Morillo supported Betsy Hodges for mayor of Minneapolis in 2013 and 2017. He also backed Hillary Clinton in the contested 2016 Democratic presidential race and Tim Walz for governor last year.
Those candidates were not considered the most progressive in the field, something that sometimes put Morillo at odds with other activists. “I think that the distinction is that I have very clear in my head that I don’t go into the political realm looking for heroes or saviors,” he said. “I think that our role is to elect the best people possible. Sometimes that means supporting people you may not agree with 100 percent.

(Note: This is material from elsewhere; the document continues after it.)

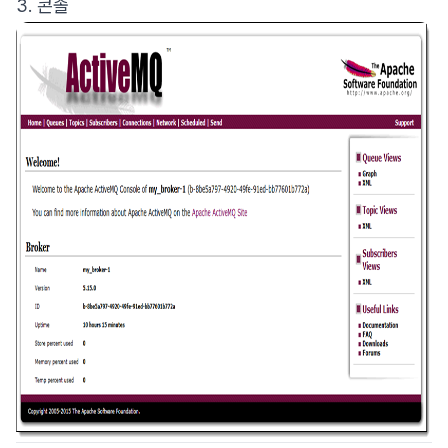
3. 콘솔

“I can’t enter a negotiation with our employers and be like, ‘This is what we want and if you don’t give us everything we’re gonna strike right now.’ That’s not a negotiation. And my members would not be happy with that position because we wouldn’t win. People, I think, confuse negotiation with compromising your values. And I don’t think those two things are the same. One can pass a bill that is imperfect now that leads to a more perfect tomorrow; I think it’s putting your values into place to not stand in the way of progress.”
To many progressive activists, Walz and Peggy Flanagan weren’t considered progressive enough, at least not as compared to Erin Murphy, who won the DFL endorsement but lost to Walz in the primary. But Morillo disagrees. Walz and Flanagan “won on a progressive message, on a progressive vision,” he said.

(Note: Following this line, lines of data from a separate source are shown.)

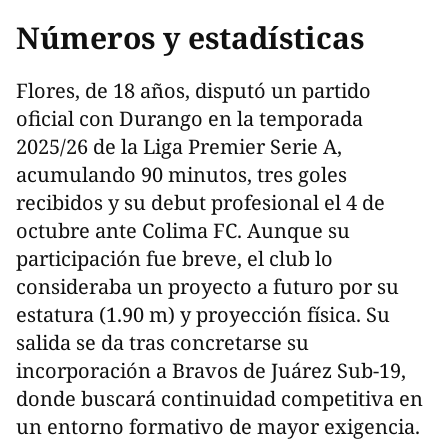
Números y estadísticas
Flores, de 18 años, disputó un partido
oficial con Durango en la temporada
2025/26 de la Liga Premier Serie A,
acumulando 90 minutos, tres goles
recibidos y su debut profesional el 4 de
octubre ante Colima FC. Aunque su
participación fue breve, el club lo
consideraba un proyecto a futuro por su
estatura (1.90 m) y proyección física. Su
salida se da tras concretarse su
incorporación a Bravos de Juárez Sub-19,
donde buscará continuidad competitiva en
un entorno formativo de mayor exigencia.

He also didn’t think Murphy could win in both the cities and in Greater Minnesota in a general election. “A lot of my friends —who I love dearly but who are organizers of the progressive movement in Minnesota — I think were participating in a different reality. It was bizarre how that became this strict dividing line that we often do on the progressive side.”
Morillo has already started his new position as a research fellow with the Center for Innovation in Worker Organization at Rutgers. He will remain in Minnesota, where is interviewing workers and conducting research, all with the purpose of writing a book that will try to change the narrative about immigrants by looking at their stories as whole human beings, not just social problems or victims.

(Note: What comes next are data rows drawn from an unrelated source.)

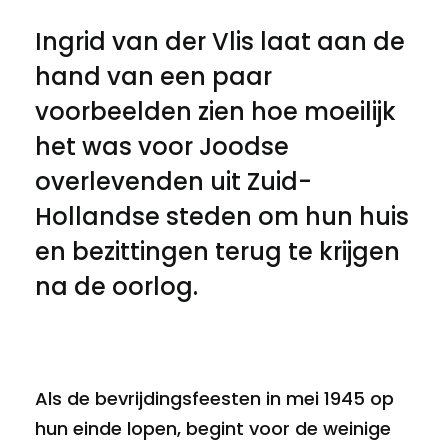
Ingrid van der Vlis laat aan de
hand van een paar
voorbeelden zien hoe moeilijk
het was voor Joodse
overlevenden uit Zuid-
Hollandse steden om hun huis
en bezittingen terug te krijgen
na de oorlog.
Als de bevrijdingsfeesten in mei 1945 op
hun einde lopen, begint voor de weinige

As he leaves, Morillo said he is happy to have accomplished something that was a goal from the start. He recalled talking to fellow Macalester professor Peter Rachleff about his reluctance to lead a union when he’d never been a union worker.
“What he said stuck with me has sort of stayed with me for years,” Morillo said. “He said it’s pretty clear that the union’s going to be led by an outsider, whether it’s you or someone else or someone coming from outside the state. So maybe we should think about what kind of a union you want to build so that when you leave, the union doesn’t have the same problem.”
The new president of Local 26 is Iris Altamirano, a Cornell graduate and the daughter of an immigrant janitor. She has served on staff at the union for more than 4 years, working in every department, and will be the local’s first Latina president. The paid leadership is now 60 percent former workers.
“When I started thinking about stepping aside I know we have a fantastic, fantastic team of leaders who have stepped up,” he said. “In an organization our size, the only way to move up is some people leave.”